This topic describes how automatic recovery and failover functions of Alibaba Cloud ECS instances.

Background information

The automatic recovery and failover functions are triggered by a system event whose code is SystemFailure.Reboot. If an irreparable failure occurs to the underlying hardware on which your instances are hosted, these instances automatically restart and the corresponding metadata (including the instance ID and the private and public IP addresses) remain unchanged after the restart. The following table compares different types of system events and what troubleshooting actions are supported.

System event type Can the system event schedule be queried? Can I manually intervene?
Automatic recovery No No
Non-critical failure system events Yes Yes

Limits

  • You cannot restart an instance when automatic recovery is in progress.
  • Instances with local disks can automatically restart and recover from an unexpected instance host failure, and data in the local disks can be retained, only if the host can restart and recover. Otherwise, these instances are deployed to another healthy host for continuous availability, and data in the local disks are cleared. If a system event occurs to your local disk, you can open a ticket to check the status of the data disk.

View instance automatic recovery events

The following example uses the Alibaba Cloud CLI to call DescribeInstanceHistoryEvents to check whether an instance has active or historical system events. For more information, see Quick start for ECS APIs.

aliyun ecs DescribeInstanceHistoryEvents --RegionId TheRegionId --InstanceId YourInstanceId --InstanceEventCycleStatus.1=Executing --InstanceEventCycleStatus.2=Executed --InstanceEventType.1=SystemFailure.Reboot

For information about how to view automatic recovery events through the ECS console, see System events.

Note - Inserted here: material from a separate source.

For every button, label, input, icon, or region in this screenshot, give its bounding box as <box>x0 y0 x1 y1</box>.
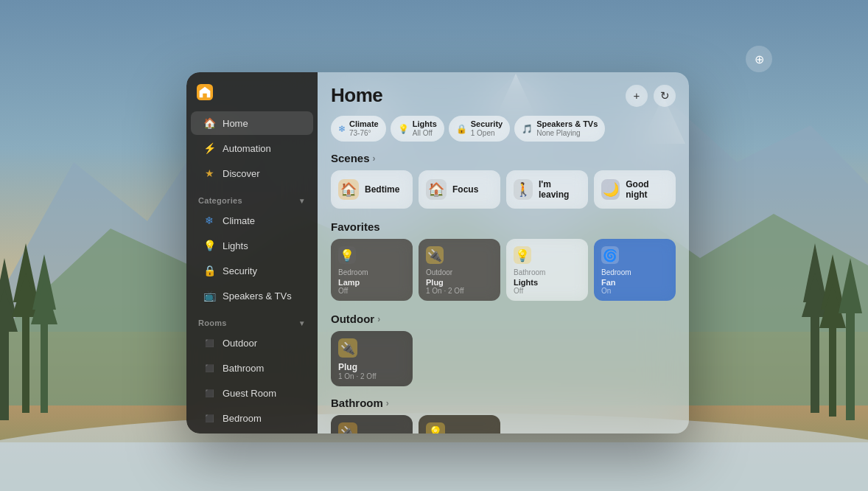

Best practices for increased fault tolerance

To increase the fault tolerance of your ECS instances for when the automatic recovery and failover functions are triggered, we recommend that you implement the following actions:

  • Add critical applications (for example, SAP HANA) to the startup item list to avoid any service disruptions.
  • Enable the automatic reconnection function for your applications. For example, enable your applications to automatically connect to MySQL, SQL Server, or Apache Tomcat.
  • If you use Server Load Balancer, we recommend that you deploy multiple ECS instances in a cluster. In this way, even if one ECS instance is undergoing an automatic recovery, the other ECS instances can continue to provide access to your services.
  • Periodically back up data on the local disks.